- [BRIEF]: A verbatim copy of every entry is required.

- [DATA IN THIS EXERCISE]:
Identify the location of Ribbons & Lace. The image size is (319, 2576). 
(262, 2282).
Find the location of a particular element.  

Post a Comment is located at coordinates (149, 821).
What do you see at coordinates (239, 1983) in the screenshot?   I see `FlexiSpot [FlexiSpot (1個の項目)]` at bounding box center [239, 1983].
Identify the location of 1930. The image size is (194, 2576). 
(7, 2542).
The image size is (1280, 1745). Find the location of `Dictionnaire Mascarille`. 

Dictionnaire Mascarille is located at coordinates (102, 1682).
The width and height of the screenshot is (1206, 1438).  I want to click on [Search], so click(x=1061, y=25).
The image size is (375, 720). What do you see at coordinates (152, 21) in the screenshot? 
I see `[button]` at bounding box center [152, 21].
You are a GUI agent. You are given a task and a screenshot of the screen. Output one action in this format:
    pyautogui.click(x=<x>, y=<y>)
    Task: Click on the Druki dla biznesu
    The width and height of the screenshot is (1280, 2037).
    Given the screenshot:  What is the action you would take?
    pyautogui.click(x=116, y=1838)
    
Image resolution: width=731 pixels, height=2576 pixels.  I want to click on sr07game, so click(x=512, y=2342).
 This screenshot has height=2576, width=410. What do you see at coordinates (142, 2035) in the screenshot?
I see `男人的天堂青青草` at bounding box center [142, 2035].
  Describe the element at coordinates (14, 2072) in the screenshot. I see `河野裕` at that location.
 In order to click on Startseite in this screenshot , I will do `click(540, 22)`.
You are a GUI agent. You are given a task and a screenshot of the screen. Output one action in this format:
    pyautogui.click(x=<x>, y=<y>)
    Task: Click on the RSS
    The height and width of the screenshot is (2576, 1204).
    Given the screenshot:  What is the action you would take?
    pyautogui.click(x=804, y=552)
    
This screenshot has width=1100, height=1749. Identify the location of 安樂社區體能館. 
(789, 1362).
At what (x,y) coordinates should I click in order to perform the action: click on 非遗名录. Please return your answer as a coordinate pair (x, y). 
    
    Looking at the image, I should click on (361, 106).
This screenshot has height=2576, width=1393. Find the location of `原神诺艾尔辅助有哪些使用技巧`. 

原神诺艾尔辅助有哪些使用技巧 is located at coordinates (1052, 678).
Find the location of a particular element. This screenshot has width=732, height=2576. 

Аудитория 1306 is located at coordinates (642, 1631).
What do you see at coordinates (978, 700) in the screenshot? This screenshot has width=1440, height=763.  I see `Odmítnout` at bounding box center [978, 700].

- [SOLUTION FOR THIS TASK]:
Identify the location of Ribbons & Lace. The image size is (319, 2576). 
(262, 2282).
Find the location of a particular element.  

Post a Comment is located at coordinates (149, 821).
What do you see at coordinates (239, 1983) in the screenshot?   I see `FlexiSpot [FlexiSpot (1個の項目)]` at bounding box center [239, 1983].
Identify the location of 1930. The image size is (194, 2576). 
(7, 2542).
The image size is (1280, 1745). Find the location of `Dictionnaire Mascarille`. 

Dictionnaire Mascarille is located at coordinates (102, 1682).
The width and height of the screenshot is (1206, 1438).  I want to click on [Search], so click(x=1061, y=25).
The image size is (375, 720). What do you see at coordinates (152, 21) in the screenshot? 
I see `[button]` at bounding box center [152, 21].
You are a GUI agent. You are given a task and a screenshot of the screen. Output one action in this format:
    pyautogui.click(x=<x>, y=<y>)
    Task: Click on the Druki dla biznesu
    The width and height of the screenshot is (1280, 2037).
    Given the screenshot:  What is the action you would take?
    pyautogui.click(x=116, y=1838)
    
Image resolution: width=731 pixels, height=2576 pixels.  I want to click on sr07game, so click(x=512, y=2342).
 This screenshot has height=2576, width=410. What do you see at coordinates (142, 2035) in the screenshot?
I see `男人的天堂青青草` at bounding box center [142, 2035].
  Describe the element at coordinates (14, 2072) in the screenshot. I see `河野裕` at that location.
 In order to click on Startseite in this screenshot , I will do `click(540, 22)`.
You are a GUI agent. You are given a task and a screenshot of the screen. Output one action in this format:
    pyautogui.click(x=<x>, y=<y>)
    Task: Click on the RSS
    The height and width of the screenshot is (2576, 1204).
    Given the screenshot:  What is the action you would take?
    pyautogui.click(x=804, y=552)
    
This screenshot has width=1100, height=1749. Identify the location of 安樂社區體能館. 
(789, 1362).
At what (x,y) coordinates should I click in order to perform the action: click on 非遗名录. Please return your answer as a coordinate pair (x, y). 
    
    Looking at the image, I should click on (361, 106).
This screenshot has height=2576, width=1393. Find the location of `原神诺艾尔辅助有哪些使用技巧`. 

原神诺艾尔辅助有哪些使用技巧 is located at coordinates (1052, 678).
Find the location of a particular element. This screenshot has width=732, height=2576. 

Аудитория 1306 is located at coordinates (642, 1631).
What do you see at coordinates (978, 700) in the screenshot? This screenshot has width=1440, height=763.  I see `Odmítnout` at bounding box center [978, 700].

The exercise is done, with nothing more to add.